Task item: Could you repeat every entry below word for word, leaving out the pictures?

Saved entries:
****

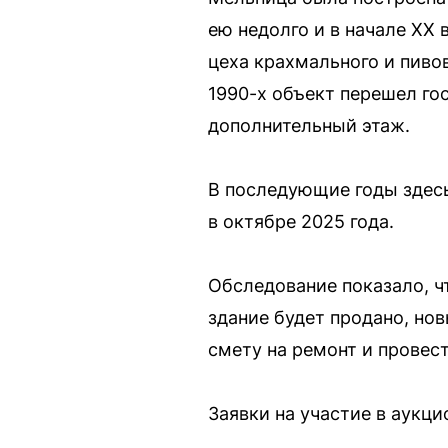
ею недолго и в начале XX 
цеха крахмального и пиво
1990-х объект перешел го
дополнительный этаж.
В последующие годы здесь
в октябре 2025 года.
Обследование показало, ч
здание будет продано, нов
смету на ремонт и провест
Заявки на участие в аукци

****

Exercise solution:
ею недолго и в начале XX 
цеха крахмального и пиво
1990-х объект перешел го
дополнительный этаж.
В последующие годы здесь
в октябре 2025 года.
Обследование показало, ч
здание будет продано, нов
смету на ремонт и провест
Заявки на участие в аукци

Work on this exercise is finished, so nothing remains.